The loss kernel is part of this broader agenda, particularly through its connection to key SLT quantities like the singular fluctuation (Section A.1).

6 Discussion & Conclusion

We introduced a new technique, the loss kernel, for mapping and interpreting learned functional relationships between samples in a trained neural network. The kernel is defined as the covariance matrix of per-sample losses, computed under a distribution of parameter perturbations localized to the set of low-loss points. We first validated this method on a synthetic multitask problem, demonstrating that the kernel separates inputs by their underlying task, consistent with theoretical predictions for functionally independent mechanisms. Applied to an Inception-v1 model trained on ImageNet, we show that the loss kernel can be used to visualize the structure of the data distribution and that this structure reflects the WordNet semantic hierarchy. These findings highlight the loss kernel as a useful practical tool for interpretability.

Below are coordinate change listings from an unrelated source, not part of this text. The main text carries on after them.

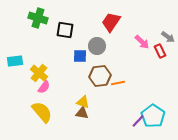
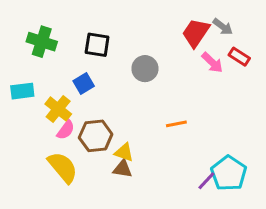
green cross: (38, 18) -> (42, 42), moved
red trapezoid: (111, 22) -> (196, 33), moved
gray arrow: (168, 37) -> (223, 27), moved
red rectangle: (160, 51) -> (239, 57), moved, turned -32
blue square: (80, 56) -> (84, 84), moved, turned -32
brown hexagon: (100, 76) -> (96, 136), moved

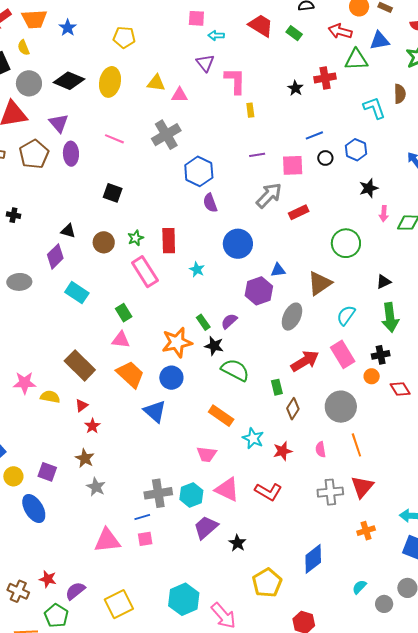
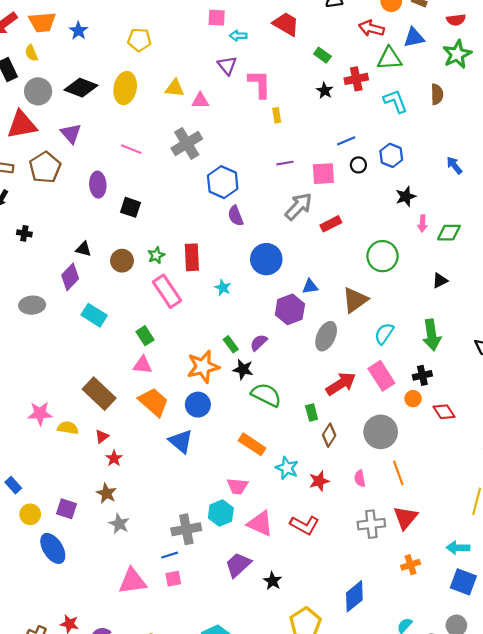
green rectangle: (294, 33) -> (322, 55), moved
cyan L-shape: (374, 108) -> (395, 101), moved
purple ellipse: (71, 154) -> (98, 185), moved
black triangle: (384, 282) -> (440, 281), moved
cyan hexagon: (191, 495) -> (221, 513), moved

Limitations. The SGLD sampling procedure can be computationally intensive, although it is a one-time, post-hoc cost (for instance, the kernel used in the ImageNet results, Section 4, took three hours to compute on four A100 GPUs). Moreover, the results depend on the hyperparameters of the local posterior, particularly the localization strength $\gamma$ (see Section D.3). We also emphasize that our method is intentionally local, designed to interpret the specific solution found by training, not the entire global loss landscape. Finally, the kernel reveals functional correlation, not causation; it is a tool for discovering related behaviors and generating hypotheses for more targeted mechanistic investigations.

Future directions.

This work opens several promising avenues for future research. A primary theoretical direction is to deepen the connections to singular learning theory, and to extend this methodology beyond pairwise statistics to explore higher-order correlations. We might also hope to formalize the relationship between weight-space coupling, as measured by our kernel, and representation similarity in activation space. On an applied front, the kernel can serve as a discovery tool to guide mechanistic interpretability by identifying functionally-coupled inputs that warrant circuit-level analysis. Its ability to identify functional outliers suggests applications in anomaly and out-of-distribution detection, and the core method can be adapted to other domains like language models using token-level losses. Finally, a key direction is to apply the kernel across training checkpoints to create a developmental view of how a model’s internal functional geometry emerges and solidifies over time.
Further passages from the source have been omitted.